こうした声を受け、土屋鞄製造所の持丸氏は「英語に苦手意識があっても、『Google翻訳』などを使えば、ある程度理解はできる」と補足。さらにMinimalの兒嶋氏から、直感的なUI/UXについて次のような感想が述べられた。
「Shopify上で閲覧・購買されている商品のTOP10を自動生成できる機能は、非常に便利です。これをテンプレート化すれば、ドラッグ&ドロップでメールが作れるようになり、5分もかからずにレコメンドメールが作成できます。
また、Metaの広告と連携したセグメント作成ができるのも、当社としてはメリットに感じています。サブスク加入者に広告が表示されないようにするなど、成果に違いが出るかまさにA/Bテストを実施しているところです。今後は管理画面の日本語対応や、LINE公式アカウントとの連携にも期待しています」(Minimal 兒嶋氏)
「LINE公式アカウントとの連携は、私もぜひ実現してほしいと思っています。ヘラルボニーではまだ全配信しか行っていませんが、既にタイトルのA/Bテストの成果を直感的なUIで見られるなど、データ分析のしやすさや施策の円滑化といったKlaviyoの利点を享受できています。近日中にシナリオ配信も実施する予定なので、結果が楽しみです」(ヘラルボニー 北村氏)

LINE連携は、土屋鞄製造所の持丸氏も期待を寄せているという。Klaviyoは既にWhatsAppとの連携を実現しており、ヨーロッパや東南アジアなどではKlaviyo×メッセージングアプリの可能性が広がりつつある。日本での普及を進めるR6Bとしても、LINE連携は優先度高く本国にリクエストしているとのことで「今後の展開に注目してほしい」と同社の代表取締役 師橋淳一氏は語った。
なお、パネルセッションの最後には質疑応答の時間が設けられ、Klaviyoをはじめとするメール/MA活用やCRM推進の疑問点、不安点について、参加者と登壇者で意見交換が実施された。ここではその一部を紹介する。
Q. Klaviyoを導入したが、まだ「活用できて楽しい」の域に達していない。どうすれば使い倒せるか?
「Klaviyoの独自用語などわからないことがあるかもしれませんが、壁にぶつかったらAIに聞いてみると割と解決します。
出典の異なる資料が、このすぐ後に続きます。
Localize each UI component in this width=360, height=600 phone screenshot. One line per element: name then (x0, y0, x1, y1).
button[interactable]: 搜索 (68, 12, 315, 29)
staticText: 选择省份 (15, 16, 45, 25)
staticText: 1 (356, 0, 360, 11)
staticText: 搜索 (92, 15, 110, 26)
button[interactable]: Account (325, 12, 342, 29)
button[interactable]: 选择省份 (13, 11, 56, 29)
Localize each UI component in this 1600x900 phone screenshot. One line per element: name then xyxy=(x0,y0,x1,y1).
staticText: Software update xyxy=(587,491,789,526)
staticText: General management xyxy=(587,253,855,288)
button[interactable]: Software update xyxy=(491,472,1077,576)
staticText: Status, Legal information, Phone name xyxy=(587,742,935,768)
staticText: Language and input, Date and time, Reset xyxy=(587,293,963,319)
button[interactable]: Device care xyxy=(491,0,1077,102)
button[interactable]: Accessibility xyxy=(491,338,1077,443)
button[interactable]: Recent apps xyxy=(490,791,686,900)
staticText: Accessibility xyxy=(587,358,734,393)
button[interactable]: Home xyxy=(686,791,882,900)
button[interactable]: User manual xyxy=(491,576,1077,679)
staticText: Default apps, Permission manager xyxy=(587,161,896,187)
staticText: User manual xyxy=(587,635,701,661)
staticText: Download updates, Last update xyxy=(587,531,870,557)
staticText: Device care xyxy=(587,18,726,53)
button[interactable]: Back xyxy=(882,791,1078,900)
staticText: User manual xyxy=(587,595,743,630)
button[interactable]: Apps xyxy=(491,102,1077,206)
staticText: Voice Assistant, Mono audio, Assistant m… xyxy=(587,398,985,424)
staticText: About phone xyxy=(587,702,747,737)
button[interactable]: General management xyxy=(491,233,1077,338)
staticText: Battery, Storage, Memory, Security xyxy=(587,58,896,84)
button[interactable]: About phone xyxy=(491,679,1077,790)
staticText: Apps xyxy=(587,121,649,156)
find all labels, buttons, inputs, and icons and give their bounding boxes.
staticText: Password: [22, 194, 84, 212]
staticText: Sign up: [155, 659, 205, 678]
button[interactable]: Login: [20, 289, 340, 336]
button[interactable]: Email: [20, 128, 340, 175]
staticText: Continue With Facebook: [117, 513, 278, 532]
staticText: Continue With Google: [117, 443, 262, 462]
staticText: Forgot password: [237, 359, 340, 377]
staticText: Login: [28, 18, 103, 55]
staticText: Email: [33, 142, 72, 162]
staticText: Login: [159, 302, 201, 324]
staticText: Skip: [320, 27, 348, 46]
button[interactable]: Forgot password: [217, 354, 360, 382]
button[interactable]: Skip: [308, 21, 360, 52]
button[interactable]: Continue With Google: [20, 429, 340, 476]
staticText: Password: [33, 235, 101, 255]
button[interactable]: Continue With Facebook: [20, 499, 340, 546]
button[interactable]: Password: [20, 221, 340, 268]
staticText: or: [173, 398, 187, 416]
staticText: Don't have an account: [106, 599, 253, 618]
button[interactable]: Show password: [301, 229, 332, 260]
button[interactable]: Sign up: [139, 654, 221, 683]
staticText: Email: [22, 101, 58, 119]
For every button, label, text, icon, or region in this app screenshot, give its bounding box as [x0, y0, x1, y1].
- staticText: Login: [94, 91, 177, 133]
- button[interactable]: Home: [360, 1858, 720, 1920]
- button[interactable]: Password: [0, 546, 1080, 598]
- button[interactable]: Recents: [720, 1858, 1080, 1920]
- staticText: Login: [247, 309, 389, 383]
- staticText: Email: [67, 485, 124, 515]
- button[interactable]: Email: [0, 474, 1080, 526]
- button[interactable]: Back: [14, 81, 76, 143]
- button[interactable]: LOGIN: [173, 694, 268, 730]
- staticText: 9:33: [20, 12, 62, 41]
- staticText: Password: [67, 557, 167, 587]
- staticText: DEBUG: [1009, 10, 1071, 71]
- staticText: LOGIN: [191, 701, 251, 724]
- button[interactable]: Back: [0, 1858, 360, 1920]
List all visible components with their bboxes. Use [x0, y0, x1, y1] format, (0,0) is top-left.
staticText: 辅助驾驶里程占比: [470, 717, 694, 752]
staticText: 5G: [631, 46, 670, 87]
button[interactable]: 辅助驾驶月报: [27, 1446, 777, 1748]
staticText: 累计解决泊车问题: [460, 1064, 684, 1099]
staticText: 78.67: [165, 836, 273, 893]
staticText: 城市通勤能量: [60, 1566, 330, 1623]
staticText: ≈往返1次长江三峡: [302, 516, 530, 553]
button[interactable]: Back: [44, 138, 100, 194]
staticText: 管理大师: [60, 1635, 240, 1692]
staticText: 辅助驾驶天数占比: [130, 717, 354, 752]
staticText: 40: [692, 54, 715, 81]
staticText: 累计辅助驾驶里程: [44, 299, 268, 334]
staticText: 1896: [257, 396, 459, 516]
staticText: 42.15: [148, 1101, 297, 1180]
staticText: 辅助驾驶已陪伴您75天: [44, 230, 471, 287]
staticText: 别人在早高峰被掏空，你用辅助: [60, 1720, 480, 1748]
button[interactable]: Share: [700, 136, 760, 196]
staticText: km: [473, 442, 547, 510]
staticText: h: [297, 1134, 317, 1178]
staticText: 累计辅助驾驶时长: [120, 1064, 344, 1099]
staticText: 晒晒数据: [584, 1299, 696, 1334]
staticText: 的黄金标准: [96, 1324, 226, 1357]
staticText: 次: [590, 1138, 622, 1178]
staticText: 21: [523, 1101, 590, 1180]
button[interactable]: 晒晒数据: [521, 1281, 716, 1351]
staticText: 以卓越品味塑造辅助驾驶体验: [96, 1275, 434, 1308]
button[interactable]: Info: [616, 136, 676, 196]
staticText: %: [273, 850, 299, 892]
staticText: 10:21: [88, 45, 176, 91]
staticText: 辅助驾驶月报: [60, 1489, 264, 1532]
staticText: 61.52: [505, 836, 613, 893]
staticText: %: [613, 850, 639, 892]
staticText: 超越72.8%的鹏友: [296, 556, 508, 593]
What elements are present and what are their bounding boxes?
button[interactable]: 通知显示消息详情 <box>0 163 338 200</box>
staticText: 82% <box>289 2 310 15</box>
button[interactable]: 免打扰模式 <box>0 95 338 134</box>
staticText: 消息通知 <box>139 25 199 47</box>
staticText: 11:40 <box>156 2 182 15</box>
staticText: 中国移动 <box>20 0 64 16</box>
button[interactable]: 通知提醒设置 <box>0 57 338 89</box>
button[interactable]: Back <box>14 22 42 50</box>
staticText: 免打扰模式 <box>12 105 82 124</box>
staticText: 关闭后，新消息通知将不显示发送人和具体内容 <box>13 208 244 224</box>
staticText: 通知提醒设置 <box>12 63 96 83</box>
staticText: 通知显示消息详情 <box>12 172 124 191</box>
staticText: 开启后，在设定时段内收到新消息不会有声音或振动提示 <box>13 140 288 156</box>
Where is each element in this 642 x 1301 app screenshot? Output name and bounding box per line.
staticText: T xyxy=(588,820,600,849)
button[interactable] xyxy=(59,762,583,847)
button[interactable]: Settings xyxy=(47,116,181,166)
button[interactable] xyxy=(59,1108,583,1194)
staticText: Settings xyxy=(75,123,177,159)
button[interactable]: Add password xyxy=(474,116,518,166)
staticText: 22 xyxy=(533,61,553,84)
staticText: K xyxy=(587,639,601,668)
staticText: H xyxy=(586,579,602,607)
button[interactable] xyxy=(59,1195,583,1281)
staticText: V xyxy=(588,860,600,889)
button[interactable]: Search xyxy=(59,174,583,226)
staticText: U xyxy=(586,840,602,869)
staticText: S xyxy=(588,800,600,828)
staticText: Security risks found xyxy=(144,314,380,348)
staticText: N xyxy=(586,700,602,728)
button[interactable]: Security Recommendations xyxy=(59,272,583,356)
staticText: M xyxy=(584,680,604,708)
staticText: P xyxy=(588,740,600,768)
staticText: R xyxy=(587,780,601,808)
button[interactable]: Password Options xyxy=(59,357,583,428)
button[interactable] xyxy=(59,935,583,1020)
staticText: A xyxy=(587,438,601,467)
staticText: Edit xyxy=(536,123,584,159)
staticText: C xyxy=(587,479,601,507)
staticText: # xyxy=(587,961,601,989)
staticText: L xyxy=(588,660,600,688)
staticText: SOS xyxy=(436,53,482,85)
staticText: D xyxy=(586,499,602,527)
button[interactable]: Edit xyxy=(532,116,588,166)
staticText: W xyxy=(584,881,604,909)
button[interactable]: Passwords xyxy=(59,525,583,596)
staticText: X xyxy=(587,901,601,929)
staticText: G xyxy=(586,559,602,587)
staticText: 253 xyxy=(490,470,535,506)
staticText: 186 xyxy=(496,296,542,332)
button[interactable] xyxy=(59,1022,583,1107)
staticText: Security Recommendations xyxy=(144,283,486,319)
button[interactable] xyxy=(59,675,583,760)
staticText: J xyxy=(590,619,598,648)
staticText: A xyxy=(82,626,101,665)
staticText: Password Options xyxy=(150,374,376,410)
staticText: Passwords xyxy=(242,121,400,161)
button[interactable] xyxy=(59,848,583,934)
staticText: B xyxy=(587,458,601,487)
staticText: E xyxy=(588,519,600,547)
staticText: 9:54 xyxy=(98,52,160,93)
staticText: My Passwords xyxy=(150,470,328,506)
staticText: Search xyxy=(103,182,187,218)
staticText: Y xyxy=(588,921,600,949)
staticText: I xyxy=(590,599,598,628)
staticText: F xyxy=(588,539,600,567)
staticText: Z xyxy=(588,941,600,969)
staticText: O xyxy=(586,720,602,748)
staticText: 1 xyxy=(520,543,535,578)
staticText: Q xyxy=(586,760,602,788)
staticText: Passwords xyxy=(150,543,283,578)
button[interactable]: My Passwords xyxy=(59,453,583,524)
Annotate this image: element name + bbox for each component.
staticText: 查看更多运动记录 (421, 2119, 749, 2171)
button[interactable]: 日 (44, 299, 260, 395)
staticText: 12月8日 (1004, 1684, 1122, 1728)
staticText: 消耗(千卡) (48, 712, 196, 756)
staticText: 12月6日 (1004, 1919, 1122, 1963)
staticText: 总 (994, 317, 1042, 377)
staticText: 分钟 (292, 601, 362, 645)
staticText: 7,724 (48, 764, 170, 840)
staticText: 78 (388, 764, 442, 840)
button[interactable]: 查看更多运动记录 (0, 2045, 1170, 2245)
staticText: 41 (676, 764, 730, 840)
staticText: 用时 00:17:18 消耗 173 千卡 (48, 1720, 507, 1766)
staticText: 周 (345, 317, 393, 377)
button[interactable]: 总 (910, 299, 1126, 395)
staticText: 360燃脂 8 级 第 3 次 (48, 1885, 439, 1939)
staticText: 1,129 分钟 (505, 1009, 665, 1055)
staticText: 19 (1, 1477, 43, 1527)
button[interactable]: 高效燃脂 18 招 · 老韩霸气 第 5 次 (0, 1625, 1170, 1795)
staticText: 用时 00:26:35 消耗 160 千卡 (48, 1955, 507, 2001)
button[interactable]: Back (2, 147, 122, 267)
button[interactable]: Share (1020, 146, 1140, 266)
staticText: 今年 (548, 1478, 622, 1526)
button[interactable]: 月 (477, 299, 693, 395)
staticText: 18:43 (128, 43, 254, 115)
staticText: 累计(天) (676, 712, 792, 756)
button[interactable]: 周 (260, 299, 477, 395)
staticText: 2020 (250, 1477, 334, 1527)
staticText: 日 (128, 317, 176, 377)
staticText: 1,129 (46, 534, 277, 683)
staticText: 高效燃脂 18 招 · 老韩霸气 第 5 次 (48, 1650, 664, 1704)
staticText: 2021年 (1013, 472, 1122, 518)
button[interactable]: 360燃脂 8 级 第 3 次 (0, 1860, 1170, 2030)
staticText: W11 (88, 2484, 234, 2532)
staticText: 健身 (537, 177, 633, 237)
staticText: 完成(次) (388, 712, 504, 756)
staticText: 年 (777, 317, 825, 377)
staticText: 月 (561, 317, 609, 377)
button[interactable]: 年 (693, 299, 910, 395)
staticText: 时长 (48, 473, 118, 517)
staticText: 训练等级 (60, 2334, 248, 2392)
私はマーケターとして『仮説が当たって売上が上がればうれしい』をモチベーションにしているので、良い意味でゲーム感覚をもって取り組んでみるのも良いと思います」(土屋鞄製造所 持丸氏)
「『お客様がどのタイミングでメールが来たら嬉しいか』を想像しながら、とにかく手を動かしてみてはいかがでしょうか。それで実際に売上が上がると、『これが当たるならあれもやってみよう』とアイデアが湧いてくるはずです」(イオンスポーツ 山﨑氏)
Q. セグメントやシナリオを稼働させ始めたら、離脱防止策に目がいくようになった。何か対策はしているか?
「『いらないメール』と思われないよう、配信頻度×質のチューニングは常に行っています。購読解除数を月次で追い、『ブランドらしくないふるまいをしていないか』など振り返りながら、シナリオを磨き込んでみてはどうでしょうか」(Minimal 兒嶋氏)
「実店舗も展開している当社の場合、メルマガからの離脱=ブランドからの離脱でないケースが多く散見されます。一つのチャネルの結果にとらわれずカスタマージャーニー全体で見て、他チャネルでエンゲージが高いのであればそれで良しと判断するのも、ロイヤルユーザーを正しく把握する上では必要な行動です。もちろん、こうした定義づけがきちんとできるよう、顧客IDベースでの分析やCDPの構築も欠かせません」(TSI 岸氏)
Q. 事業フェーズや会員数など、Klaviyoを導入する目安を知りたい。
「セグメント配信など、Klaviyoの効果を存分に体感するには、5,000人から1万人程度の会員数は必要だと思います」(土屋鞄製造所 持丸氏)
「イオンスポーツでも、1万人超えが見えてきたタイミングで導入しました」(イオンスポーツ 山﨑氏)
「熱量の高い顧客だけでなく、ライトな層にも届き始め、メッセージをそれぞれに向けて変えたいと思う目安が1万人なのは、私も共感します。ブランドの成長フェーズとしても、この数字は一つのターニングポイントになるのではないでしょうか。セグメントを切って、ファンにはより好きになってもらう工夫を、ライトな層にはファンになってもらうためのアプローチをKlaviyoで行っていくと良いと思います」(ヘラルボニー 北村氏)
Klaviyo×他ツールで広がる可能性 顧客情報管理がポイントか
今回のイベントでは、Klaviyoのポテンシャルをさらに高めるため、他ツールやサービスとの連携法についてもアドバイスがなされた。
連携例
- 「チャネルトーク」(株式会社Channel Corporation):Klaviyo経由でECサイトに遷移した顧客へ専用ポップアップを配信し、セグメントごとにフィットするコミュニケーションを実現。Klaviyoで配信したメール内で完結するチャット導線も設置できるため、顧客が触れたチャネルからそのまま問い合わせに進める快適な体験提供も可能となっている。
- 「Appify」「VIP」(株式会社Stack):SDKを利用し、AppifyとKlaviyoを連携させることで会員ステータスに合ったプッシュ通知の出し分けを実現。Shopify FlowとKlaviyoのセグメント・シナリオをつなぎ合わせれば、ポイントの付与・失効通知などといった購買意欲喚起につながるアプローチも可能となる。
- 「Omni Hub」「どこポイ」「App Unity IDP」など(フィードフォースグループ):店舗・ECサイト・コミュニティ・ポイ活など複数チャネルをまたいだ顧客行動を一元管理し、Klaviyoと連携してメール配信・プッシュ通知を実現。Shopifyを使ったCDP構築を叶えられる。
この他にも、株式会社アパレルウェブは自社EC内でのRaaS(Resale as a Service:循環型eコマース)フロー確立、BtoB-EC展開、Shopify POSを活用したOMO施策などを含めたShopifyでの統合的体験構築の有効性を紹介。AnyMind Group株式会社からは、新たに提供開始したAIエージェント導入・運用特化型ソリューション「AnyAI Workflow」の可能性が語られ、eコマースの拡張を目指すマーチャントにとって有益な情報が提供される1日となった。